Katrina@10 Series

The Katrina@10 Program, funded by the Eunice Kennedy Shriver National Institute of Child Health and Human Development, comprises three interrelated primary data collection projects. Each project focuses on a specific subpopulation uniquely affected by Hurricane Katrina: 

  • Households along the Louisiana and Mississippi Gulf Coast
  • Low-income parents from New Orleans
  • Vietnamese families living in New Orleans.
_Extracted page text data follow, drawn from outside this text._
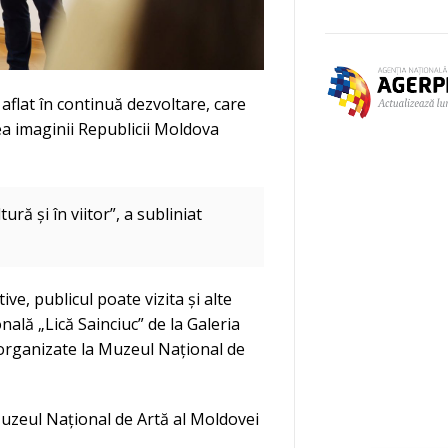
r aflat în continuă dezvoltare, care
ea imaginii Republicii Moldova
ură și în viitor”, a subliniat
tive, publicul poate vizita și alte
nală „Lică Sainciuc” de la Galeria
ve organizate la Muzeul Național de
 Muzeul Național de Artă al Moldovei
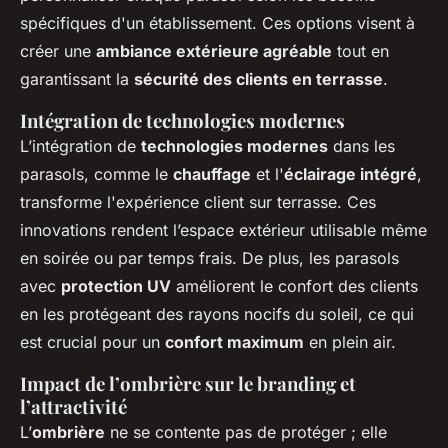
spécifiques d'un établissement. Ces options visent à
créer une
ambiance extérieure agréable
tout en
garantissant la
sécurité des clients en terrasse
.
Intégration de technologies modernes
L’intégration de
technologies modernes
dans les
parasols, comme le
chauffage
et l'
éclairage intégré
,
transforme l'expérience client sur terrasse. Ces
innovations rendent l’espace extérieur utilisable même
en soirée ou par temps frais. De plus, les parasols
avec
protection UV
améliorent le confort des clients
en les protégeant des rayons nocifs du soleil, ce qui
est crucial pour un
confort maximum
en plein air.
Impact de l’ombrière sur le branding et
l’attractivité
L’
ombrière
ne se contente pas de protéger ; elle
In addition, the program contains two secondary analyses of data that are more broadly representative of the overall affected population. To support and coordinate these research projects, Katrina@10 was organized around three cores: Administrative, Data Collection, and Data Management and Dissemination. The following research questions represent the studies as a whole:

  • How well does the socio-ecological model of disaster recovery developed by the research team (Abramson et al. 2010) predict recovery across the three cohort studies?
  • How do trajectories of long-term recovery differ among and within these sub-populations?
  • How do the trajectories of recovery compare to those of mainstream populations?
  • How do the effects of predisposing factors (such as poverty) and degree-of-impact (such as flooding depth) vary among the three sub-populations?
  • How do interpretations of the disaster, resilience, and recovery differ among respondents?
  • What are the determinants of long-term recovery in domains such as mental and physical health, socio-economic status, and community and social roles? How are these domains related to each other across individuals and across sub-populations?